Keto Zucchini Lasagna

Keto Zucchini Lasagna Recipe

Indulge in the deliciousness of a low-carb, keto-friendly twist on a classic Italian dish with this Keto Zucchini Lasagna recipe. By substituting traditional lasagna noodles with thinly sliced zucchini, you can enjoy all the flavors you love without worrying about the carb count. Packed with layers of savory marinara sauce, creamy ricotta cheese, and flavorful ground beef, this dish is sure to satisfy your cravings while keeping you on track with your ketogenic lifestyle. Not only is it mouthwateringly delicious, but it’s also easy to prepare and perfect for sharing with family and friends.

Prep Time: 20 minutes
Cook Time: 40 minutes
Total Time: 1 hour
Servings: 6

Nutrition Information (per serving):

  • Calories: 320
  • Total Fat: 22g
  • Saturated Fat: 10g
  • Cholesterol: 95mg
  • Sodium: 680mg
  • Total Carbohydrates: 8g
  • Dietary Fiber: 2g
  • Sugars: 4g
  • Protein: 23g


  • 2 large zucchinis, thinly sliced lengthwise
  • 1 pound ground beef
  • 1 small onion, diced
  • 2 cloves garlic, minced
  • 1 (24 oz) jar of sugar-free marinara sauce
  • 1 cup ricotta cheese
  • 1 cup shredded mozzarella cheese
  • 1/4 cup grated Parmesan cheese
  • 1 tablespoon olive oil
  • 1 teaspoon dried oregano
  • 1 teaspoon dried basil
  • Salt and pepper to taste
  • Fresh basil leaves for garnish (optional)


  1. Preheat your oven to 375°F (190°C). Grease a 9×13-inch baking dish with nonstick cooking spray.
  2. Warm olive oil in a large skillet over medium heat. Cook for 3-4 minutes, until the onion and garlic have softened and become fragrant.
  3. Add ground beef to the skillet and cook until browned and no longer pink, breaking it apart with a spoon as it cooks. Season with salt, pepper, dried oregano, and dried basil. Drain off any residual grease from the skillet.
  4. Stir in the sugar-free marinara sauce and simmer for 5-7 minutes, allowing the flavors to meld together. Remove from heat and set aside.
  5. Arrange a layer of sliced zucchini in the bottom of the prepared baking dish, overlapping slightly to cover the surface.
  6. Spread half of the ground beef mixture evenly over the layer of zucchini.
  7. Dollop half of the ricotta cheese over the ground beef mixture and spread it out evenly with a spoon.
  8. Sprinkle half of the shredded mozzarella cheese over the ricotta cheese layer.
  9. Repeat the layers with the remaining sliced zucchini, ground beef mixture, ricotta cheese, and shredded mozzarella cheese.
  10. Finish by sprinkling grated Parmesan cheese over the top of the lasagna.
  11. Cover the baking dish with aluminum foil and bake in the preheated oven for 30 minutes.
  12. Remove the foil and bake for an additional 10 minutes, or until the cheese is bubbly and golden brown.
  13. Once done, remove from the oven and let it cool for a few minutes before slicing.
  14. Garnish with fresh basil leaves if desired, then serve and enjoy your delicious Keto Zucchini Lasagna!

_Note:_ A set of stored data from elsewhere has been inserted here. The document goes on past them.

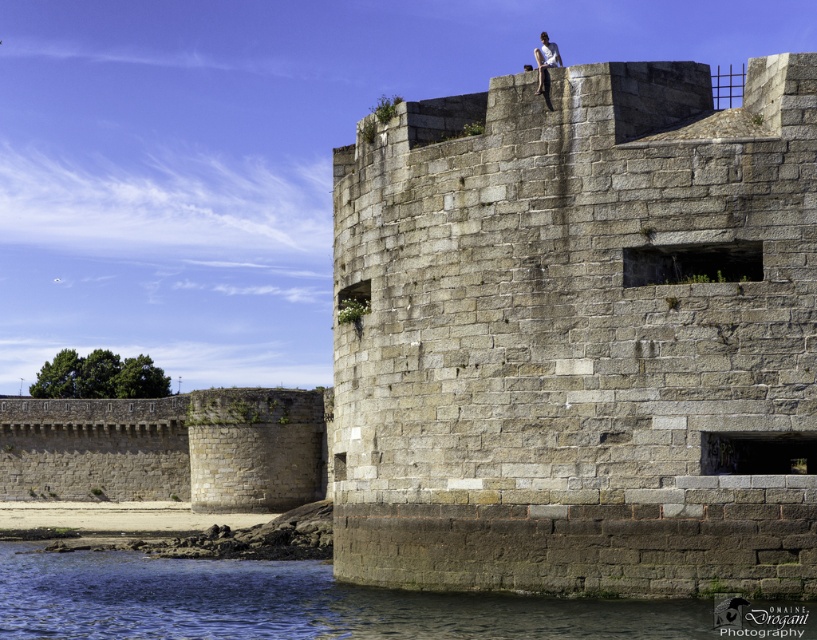 You are standing at the edge of the sandy beach in the foreground of the fortress. You need to reach the gray stone wall at upper center. Which direction should you move to get closer to it?

→ The gray stone wall at upper center is located at point (581,337), so you should move towards the upper center direction to reach it.

You are an artist sketching the historic fortress. You notice two elements at the upper center of your drawing. Which one is smaller in size between the gray stone wall at upper center and the white fabric shirt at upper center?

The gray stone wall at upper center is smaller in size compared to the white fabric shirt at upper center according to the description.

You are standing at the edge of the fortress and want to take a photo of the gray stone wall at upper center. According to the coordinates provided, where exactly should you position your camera to capture it?

The gray stone wall at upper center is located at coordinates point (581,337), so position your camera there to capture it. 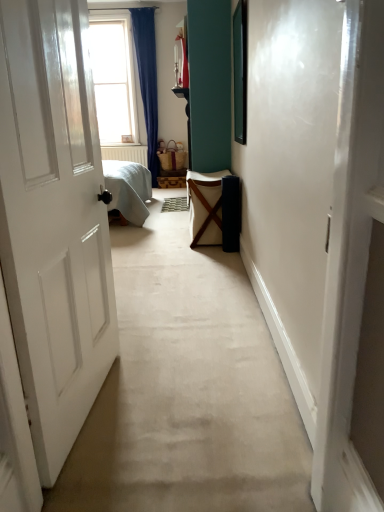 What do you see at coordinates (174, 204) in the screenshot? Image resolution: width=384 pixels, height=512 pixels. I see `textured beige doormat at center` at bounding box center [174, 204].

This screenshot has width=384, height=512. Find the location of `clear glass window at upper left`. clear glass window at upper left is located at coordinates (114, 79).

The width and height of the screenshot is (384, 512). In order to click on textured beige doormat at center in this screenshot , I will do point(174,204).

Is clear glass window at upper left far away from textured beige doormat at center?

clear glass window at upper left is far away from textured beige doormat at center.

Which is nearer, (103, 127) or (186, 202)?

Clearly, point (103, 127) is more distant from the camera than point (186, 202).

From the image's perspective, would you say clear glass window at upper left is positioned over textured beige doormat at center?

Yes, from the image's perspective, clear glass window at upper left is on top of textured beige doormat at center.

Does white canvas laundry basket at center turn towards textured beige doormat at center?

No, white canvas laundry basket at center is not aimed at textured beige doormat at center.

Are white canvas laundry basket at center and textured beige doormat at center making contact?

No.

Does white canvas laundry basket at center have a smaller size compared to textured beige doormat at center?

No, white canvas laundry basket at center is not smaller than textured beige doormat at center.

Identify the location of doormat above the white canvas laundry basket at center (from the image's perspective). (174, 204).

From the image's perspective, would you say clear glass window at upper left is positioned over white canvas laundry basket at center?

Yes, from the image's perspective, clear glass window at upper left is over white canvas laundry basket at center.

Measure the distance from clear glass window at upper left to white canvas laundry basket at center.

The distance of clear glass window at upper left from white canvas laundry basket at center is 9.51 feet.

Based on the photo, are clear glass window at upper left and white canvas laundry basket at center far apart?

clear glass window at upper left is positioned a significant distance from white canvas laundry basket at center.

From a real-world perspective, is clear glass window at upper left physically located above or below white canvas laundry basket at center?

clear glass window at upper left is situated higher than white canvas laundry basket at center in the real world.

From a real-world perspective, between white canvas laundry basket at center and clear glass window at upper left, who is vertically higher?

From a 3D spatial view, clear glass window at upper left is above.

Which is farther, (194,203) or (111,55)?

The point (111,55) is behind.

Is white canvas laundry basket at center inside or outside of clear glass window at upper left?

white canvas laundry basket at center exists outside the volume of clear glass window at upper left.

Is textured beige doormat at center to the left of white canvas laundry basket at center from the viewer's perspective?

Indeed, textured beige doormat at center is positioned on the left side of white canvas laundry basket at center.

From the image's perspective, is textured beige doormat at center over white canvas laundry basket at center?

Correct, textured beige doormat at center appears higher than white canvas laundry basket at center in the image.

Is textured beige doormat at center positioned far away from white canvas laundry basket at center?

Yes, textured beige doormat at center and white canvas laundry basket at center are located far from each other.

Considering the sizes of objects textured beige doormat at center and clear glass window at upper left in the image provided, who is bigger, textured beige doormat at center or clear glass window at upper left?

clear glass window at upper left.

In the scene shown: From a real-world perspective, between textured beige doormat at center and clear glass window at upper left, who is vertically lower?

In real-world perspective, textured beige doormat at center is lower.

Is textured beige doormat at center spatially inside clear glass window at upper left, or outside of it?

textured beige doormat at center cannot be found inside clear glass window at upper left.

This screenshot has height=512, width=384. What are the coordinates of `doormat below the clear glass window at upper left (from the image's perspective)` in the screenshot? It's located at 174,204.

The width and height of the screenshot is (384, 512). There is a textured beige doormat at center. Find the location of `furniture above it (from a real-world perspective)`. furniture above it (from a real-world perspective) is located at coordinates (205, 207).

Looking at the image, which one is located further to white canvas laundry basket at center, textured beige doormat at center or clear glass window at upper left?

clear glass window at upper left.

Based on their spatial positions, is clear glass window at upper left or textured beige doormat at center closer to white canvas laundry basket at center?

textured beige doormat at center.

Estimate the real-world distances between objects in this image. Which object is further from clear glass window at upper left, textured beige doormat at center or white canvas laundry basket at center?

white canvas laundry basket at center.

Considering their positions, is white canvas laundry basket at center positioned further to textured beige doormat at center than clear glass window at upper left?

Among the two, clear glass window at upper left is located further to textured beige doormat at center.

Which object lies further to the anchor point textured beige doormat at center, clear glass window at upper left or white canvas laundry basket at center?

Based on the image, clear glass window at upper left appears to be further to textured beige doormat at center.

Based on their spatial positions, is white canvas laundry basket at center or textured beige doormat at center closer to clear glass window at upper left?

Among the two, textured beige doormat at center is located nearer to clear glass window at upper left.

Where is `doormat positioned between white canvas laundry basket at center and clear glass window at upper left from near to far`? This screenshot has height=512, width=384. doormat positioned between white canvas laundry basket at center and clear glass window at upper left from near to far is located at coordinates (174, 204). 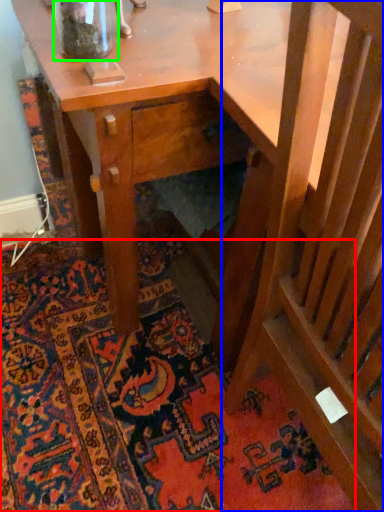 Question: Considering the real-world distances, which object is farthest from mat (highlighted by a red box)? rocking chair (highlighted by a blue box) or glass vase (highlighted by a green box)?

Choices:
 (A) rocking chair
 (B) glass vase

Answer: (B) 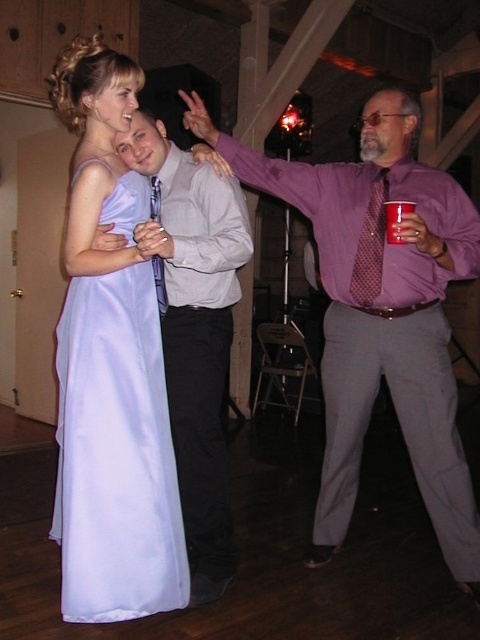 Question: Which is farther from the matte blue tie at center?

Choices:
 (A) white paper cup at center
 (B) polka dot silk tie at right
 (C) matte gray shirt at center
 (D) satin white dress at left

Answer: (A)

Question: Observing the image, what is the correct spatial positioning of matte blue tie at center in reference to white paper cup at center?

Choices:
 (A) below
 (B) above

Answer: (A)

Question: Among these points, which one is nearest to the camera?

Choices:
 (A) pyautogui.click(x=157, y=209)
 (B) pyautogui.click(x=387, y=179)
 (C) pyautogui.click(x=187, y=337)
 (D) pyautogui.click(x=142, y=563)

Answer: (D)

Question: Can you confirm if satin white dress at left is thinner than polka dot silk tie at right?

Choices:
 (A) no
 (B) yes

Answer: (A)

Question: Can you confirm if polka dot silk tie at right is positioned below matte blue tie at center?

Choices:
 (A) yes
 (B) no

Answer: (B)

Question: Which object is the farthest from the matte blue tie at center?

Choices:
 (A) matte gray shirt at center
 (B) white paper cup at center
 (C) polka dot silk tie at right

Answer: (B) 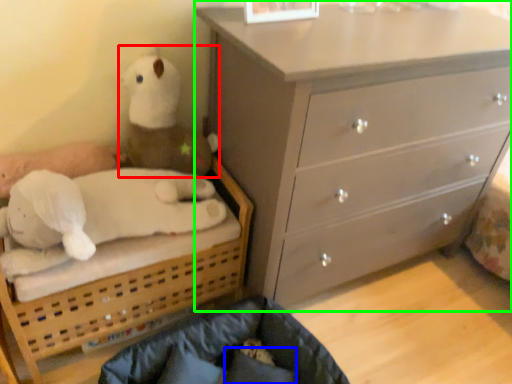 Question: Based on their relative distances, which object is farther from toy (highlighted by a red box)? Choose from pillow (highlighted by a blue box) and chest of drawers (highlighted by a green box).

Choices:
 (A) pillow
 (B) chest of drawers

Answer: (A) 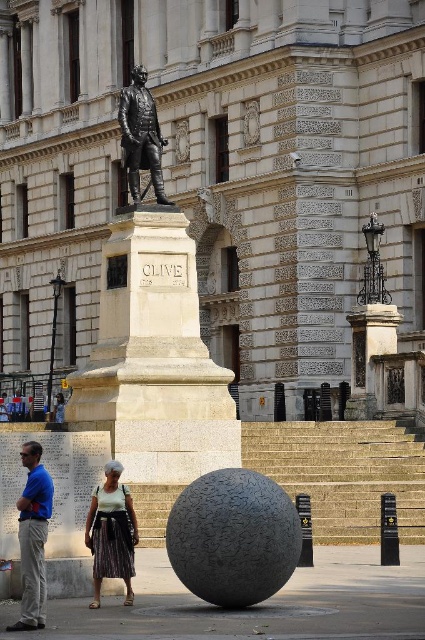 Is polished bronze statue at center to the left of blue shirt at lower left from the viewer's perspective?

Correct, you'll find polished bronze statue at center to the left of blue shirt at lower left.

Is the position of polished bronze statue at center more distant than that of blue shirt at lower left?

Yes, it is behind blue shirt at lower left.

Is point (99, 348) farther from viewer compared to point (42, 605)?

Yes.

At what (x,y) coordinates should I click in order to perform the action: click on polished bronze statue at center. Please return your answer as a coordinate pair (x, y). Image resolution: width=425 pixels, height=640 pixels. Looking at the image, I should click on [147, 300].

Is polished bronze statue at center further to camera compared to white textured blouse at lower center?

Yes, polished bronze statue at center is further from the viewer.

Does polished bronze statue at center appear on the left side of white textured blouse at lower center?

Correct, you'll find polished bronze statue at center to the left of white textured blouse at lower center.

Is point (122, 218) more distant than point (85, 531)?

Yes.

Find the location of a particular element. Image resolution: width=425 pixels, height=640 pixels. polished bronze statue at center is located at coordinates (147, 300).

Is white textured blouse at lower center bigger than bronze statue at center?

No.

Which is in front, point (96, 573) or point (155, 118)?

Point (96, 573)

In order to click on white textured blouse at lower center in this screenshot , I will do `click(112, 532)`. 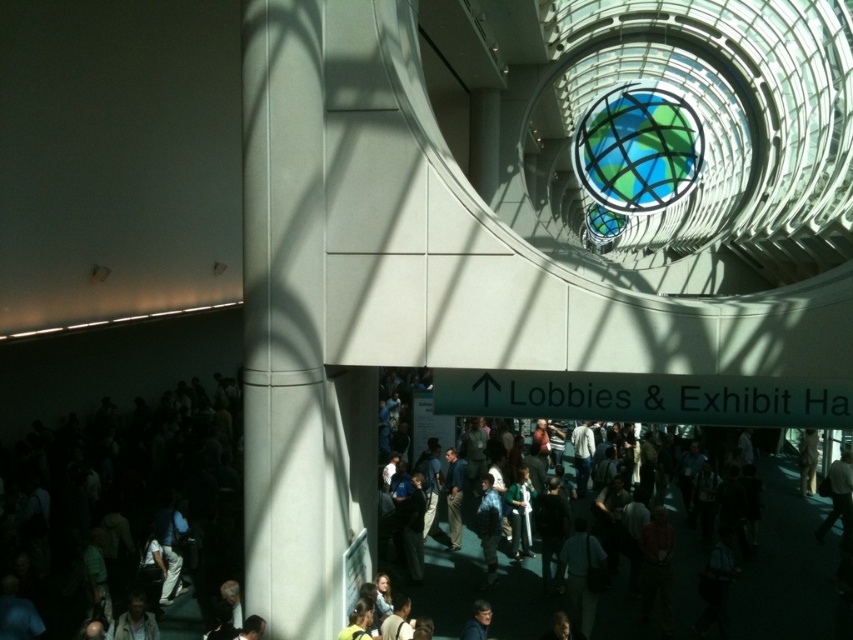 Is dark gray suit at lower left thinner than white smooth pillar at left?

Incorrect, dark gray suit at lower left's width is not less than white smooth pillar at left's.

Find the location of a particular element. The image size is (853, 640). dark gray suit at lower left is located at coordinates pos(126,506).

Is point (318, 422) closer to viewer compared to point (482, 493)?

Yes, it is.

Can you confirm if white smooth pillar at left is positioned to the left of dark gray textured jacket at center?

Correct, you'll find white smooth pillar at left to the left of dark gray textured jacket at center.

Who is more forward, [247,582] or [498,520]?

Positioned in front is point [247,582].

Identify the location of white smooth pillar at left. (285, 323).

Can you confirm if dark gray suit at lower left is thinner than dark gray textured jacket at center?

In fact, dark gray suit at lower left might be wider than dark gray textured jacket at center.

Does dark gray suit at lower left come in front of dark gray textured jacket at center?

Yes, dark gray suit at lower left is in front of dark gray textured jacket at center.

Does point (4, 476) come behind point (486, 480)?

Yes.

Where is `dark gray suit at lower left`? dark gray suit at lower left is located at coordinates [x=126, y=506].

This Keto Zucchini Lasagna is a satisfying meal that’s perfect for dinner any night of the week. With its rich flavors and cheesy goodness, you won’t even miss the traditional noodles. Plus, it’s low in carbs and high in protein, making it an ideal choice for anyone following a keto lifestyle. Give this recipe a try and prepare to be amazed by how tasty and satisfying it truly is!